** YOUR GOAL **
If a line in the entries contains the string "Russian", include that line in your answer.
BEGIN
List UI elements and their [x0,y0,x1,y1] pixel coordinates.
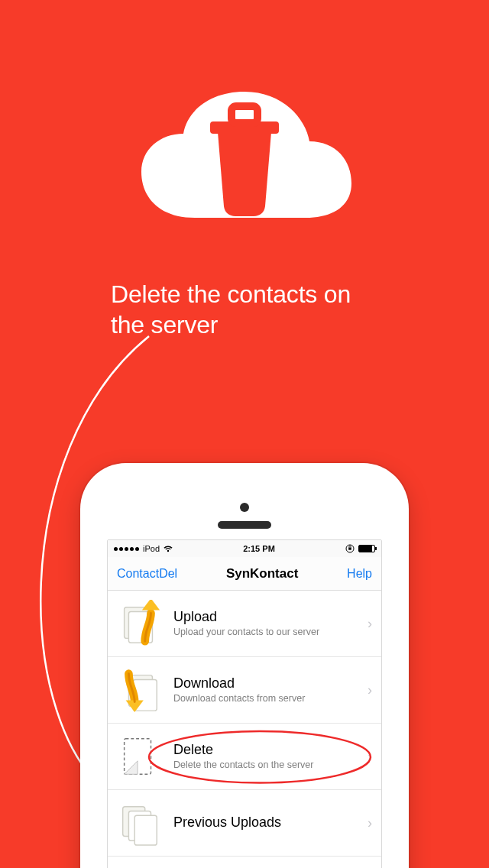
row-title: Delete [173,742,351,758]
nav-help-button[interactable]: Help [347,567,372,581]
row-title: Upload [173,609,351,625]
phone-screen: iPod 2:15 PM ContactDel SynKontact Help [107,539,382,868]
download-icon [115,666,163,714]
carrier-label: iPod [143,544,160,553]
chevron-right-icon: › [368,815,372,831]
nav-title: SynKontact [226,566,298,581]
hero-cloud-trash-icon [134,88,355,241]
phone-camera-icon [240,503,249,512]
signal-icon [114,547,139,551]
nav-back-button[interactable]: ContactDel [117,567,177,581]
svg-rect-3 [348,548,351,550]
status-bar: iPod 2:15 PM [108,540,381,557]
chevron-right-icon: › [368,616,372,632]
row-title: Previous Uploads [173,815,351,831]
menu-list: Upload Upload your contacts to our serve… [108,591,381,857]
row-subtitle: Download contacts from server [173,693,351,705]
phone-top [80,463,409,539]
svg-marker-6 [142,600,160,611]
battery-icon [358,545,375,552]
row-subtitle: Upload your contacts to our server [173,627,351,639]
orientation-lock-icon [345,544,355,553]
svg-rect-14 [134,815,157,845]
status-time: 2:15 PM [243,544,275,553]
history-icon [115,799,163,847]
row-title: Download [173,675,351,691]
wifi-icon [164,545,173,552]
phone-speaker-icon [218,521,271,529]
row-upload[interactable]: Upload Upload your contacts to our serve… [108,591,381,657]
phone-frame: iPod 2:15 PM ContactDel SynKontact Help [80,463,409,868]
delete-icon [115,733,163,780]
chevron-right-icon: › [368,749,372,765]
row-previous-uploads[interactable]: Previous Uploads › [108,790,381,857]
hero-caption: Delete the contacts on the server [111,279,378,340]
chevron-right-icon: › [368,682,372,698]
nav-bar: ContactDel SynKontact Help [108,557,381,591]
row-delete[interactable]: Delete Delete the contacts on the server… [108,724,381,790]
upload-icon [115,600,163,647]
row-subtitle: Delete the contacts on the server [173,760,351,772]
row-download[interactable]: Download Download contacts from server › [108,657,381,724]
END
BEGIN
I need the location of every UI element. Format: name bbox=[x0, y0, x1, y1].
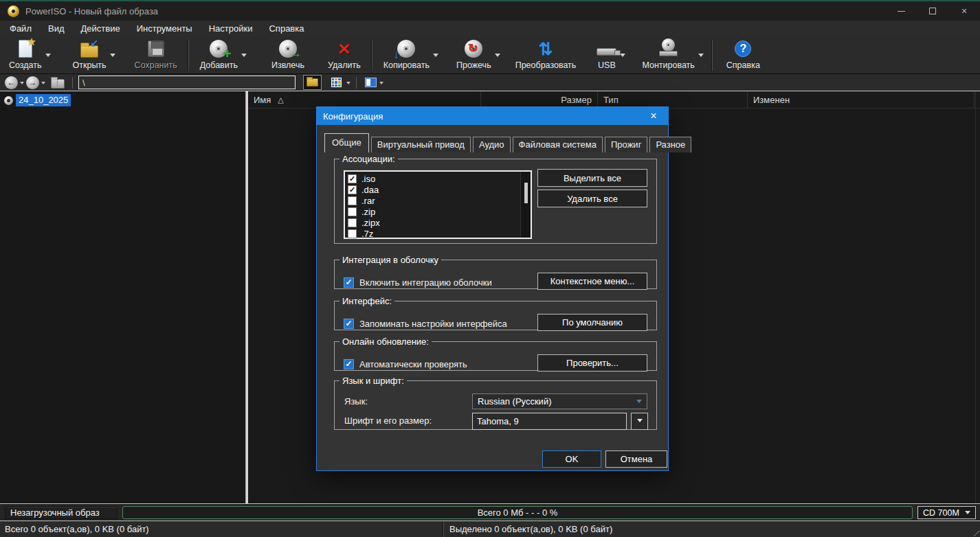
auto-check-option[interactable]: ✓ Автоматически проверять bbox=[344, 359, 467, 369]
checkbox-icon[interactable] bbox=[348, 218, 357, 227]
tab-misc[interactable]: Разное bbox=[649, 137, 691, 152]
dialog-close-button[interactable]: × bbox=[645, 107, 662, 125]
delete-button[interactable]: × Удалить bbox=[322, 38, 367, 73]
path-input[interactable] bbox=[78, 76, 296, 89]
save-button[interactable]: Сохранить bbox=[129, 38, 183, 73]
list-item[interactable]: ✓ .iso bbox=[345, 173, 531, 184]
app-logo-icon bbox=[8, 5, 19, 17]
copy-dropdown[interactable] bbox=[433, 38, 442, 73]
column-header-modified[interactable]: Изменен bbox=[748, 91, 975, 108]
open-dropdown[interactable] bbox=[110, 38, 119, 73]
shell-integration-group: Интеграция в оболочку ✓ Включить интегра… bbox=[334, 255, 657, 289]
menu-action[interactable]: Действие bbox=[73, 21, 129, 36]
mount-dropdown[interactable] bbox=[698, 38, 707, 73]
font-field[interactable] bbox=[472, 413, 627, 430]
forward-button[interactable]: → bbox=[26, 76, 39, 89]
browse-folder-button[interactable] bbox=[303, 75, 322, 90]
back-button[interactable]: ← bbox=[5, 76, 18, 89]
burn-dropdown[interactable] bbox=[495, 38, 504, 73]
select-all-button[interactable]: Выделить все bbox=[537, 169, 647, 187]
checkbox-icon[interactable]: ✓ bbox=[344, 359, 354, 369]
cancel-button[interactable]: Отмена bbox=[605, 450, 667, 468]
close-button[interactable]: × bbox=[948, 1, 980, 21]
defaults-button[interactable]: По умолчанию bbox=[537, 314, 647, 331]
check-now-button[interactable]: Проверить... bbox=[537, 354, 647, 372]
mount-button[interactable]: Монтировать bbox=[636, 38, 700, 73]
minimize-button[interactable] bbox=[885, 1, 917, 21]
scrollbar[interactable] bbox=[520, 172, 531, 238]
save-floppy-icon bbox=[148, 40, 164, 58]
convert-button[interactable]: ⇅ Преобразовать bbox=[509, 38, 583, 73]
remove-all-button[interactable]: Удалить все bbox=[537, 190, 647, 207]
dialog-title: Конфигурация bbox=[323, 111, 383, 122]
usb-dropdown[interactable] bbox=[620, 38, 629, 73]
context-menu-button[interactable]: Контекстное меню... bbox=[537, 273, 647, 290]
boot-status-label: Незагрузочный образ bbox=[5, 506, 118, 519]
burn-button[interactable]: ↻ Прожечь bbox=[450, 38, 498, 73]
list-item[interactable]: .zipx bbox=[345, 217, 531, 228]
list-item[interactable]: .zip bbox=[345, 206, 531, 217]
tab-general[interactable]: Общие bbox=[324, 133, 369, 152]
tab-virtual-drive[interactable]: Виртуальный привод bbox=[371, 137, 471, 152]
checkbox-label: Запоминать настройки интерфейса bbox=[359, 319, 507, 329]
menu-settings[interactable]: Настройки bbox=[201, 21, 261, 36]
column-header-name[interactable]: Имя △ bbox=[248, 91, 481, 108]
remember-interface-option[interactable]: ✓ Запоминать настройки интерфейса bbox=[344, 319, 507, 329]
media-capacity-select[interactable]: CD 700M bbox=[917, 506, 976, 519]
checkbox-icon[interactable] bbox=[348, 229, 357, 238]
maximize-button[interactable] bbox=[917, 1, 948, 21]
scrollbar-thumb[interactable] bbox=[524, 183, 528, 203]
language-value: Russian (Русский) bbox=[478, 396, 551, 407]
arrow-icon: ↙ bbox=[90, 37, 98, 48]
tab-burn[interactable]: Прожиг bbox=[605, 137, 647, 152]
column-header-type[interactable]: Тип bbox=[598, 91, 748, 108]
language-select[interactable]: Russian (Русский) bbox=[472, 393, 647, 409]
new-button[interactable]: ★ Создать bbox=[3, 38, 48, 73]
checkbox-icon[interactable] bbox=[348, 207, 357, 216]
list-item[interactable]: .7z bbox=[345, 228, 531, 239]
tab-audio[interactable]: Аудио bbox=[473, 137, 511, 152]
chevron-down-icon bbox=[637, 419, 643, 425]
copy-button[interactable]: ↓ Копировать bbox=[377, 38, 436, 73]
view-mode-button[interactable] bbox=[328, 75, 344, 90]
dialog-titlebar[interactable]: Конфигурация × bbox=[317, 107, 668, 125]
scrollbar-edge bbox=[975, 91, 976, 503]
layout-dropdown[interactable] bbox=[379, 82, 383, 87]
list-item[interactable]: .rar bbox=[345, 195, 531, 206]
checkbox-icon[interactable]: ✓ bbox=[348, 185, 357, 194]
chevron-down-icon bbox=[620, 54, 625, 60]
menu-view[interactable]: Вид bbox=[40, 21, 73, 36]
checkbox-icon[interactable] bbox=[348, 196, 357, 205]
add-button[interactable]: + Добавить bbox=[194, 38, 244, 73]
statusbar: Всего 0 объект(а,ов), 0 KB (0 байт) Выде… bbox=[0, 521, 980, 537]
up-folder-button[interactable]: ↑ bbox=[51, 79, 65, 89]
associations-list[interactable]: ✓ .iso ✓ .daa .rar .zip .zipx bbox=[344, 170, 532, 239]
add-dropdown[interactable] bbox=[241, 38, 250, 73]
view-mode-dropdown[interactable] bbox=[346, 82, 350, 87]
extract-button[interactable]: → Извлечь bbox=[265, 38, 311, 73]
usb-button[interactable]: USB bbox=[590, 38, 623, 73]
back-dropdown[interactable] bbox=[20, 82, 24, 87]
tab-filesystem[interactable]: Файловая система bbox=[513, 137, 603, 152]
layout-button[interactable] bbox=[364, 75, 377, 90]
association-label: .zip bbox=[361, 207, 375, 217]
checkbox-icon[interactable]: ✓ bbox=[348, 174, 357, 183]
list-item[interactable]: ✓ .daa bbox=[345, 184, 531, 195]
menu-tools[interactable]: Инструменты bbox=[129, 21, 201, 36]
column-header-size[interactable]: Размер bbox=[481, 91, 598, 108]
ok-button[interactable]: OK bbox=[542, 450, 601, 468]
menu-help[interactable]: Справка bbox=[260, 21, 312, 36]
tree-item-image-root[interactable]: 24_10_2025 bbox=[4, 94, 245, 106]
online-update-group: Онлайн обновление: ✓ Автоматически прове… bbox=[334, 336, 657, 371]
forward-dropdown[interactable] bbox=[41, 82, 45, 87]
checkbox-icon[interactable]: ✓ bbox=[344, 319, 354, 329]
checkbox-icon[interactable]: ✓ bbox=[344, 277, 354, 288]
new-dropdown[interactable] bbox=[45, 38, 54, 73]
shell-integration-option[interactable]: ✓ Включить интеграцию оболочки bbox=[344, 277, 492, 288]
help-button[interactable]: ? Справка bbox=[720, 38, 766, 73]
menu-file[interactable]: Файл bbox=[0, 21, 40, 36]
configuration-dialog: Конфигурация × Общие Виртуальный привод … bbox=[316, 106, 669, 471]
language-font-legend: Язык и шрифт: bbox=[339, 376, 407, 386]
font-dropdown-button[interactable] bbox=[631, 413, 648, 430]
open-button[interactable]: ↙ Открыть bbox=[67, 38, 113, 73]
END
** RESULT FOR THIS EXERCISE **
language-value: Russian (Русский) bbox=[478, 396, 551, 407]
language-select[interactable]: Russian (Русский) bbox=[472, 393, 647, 409]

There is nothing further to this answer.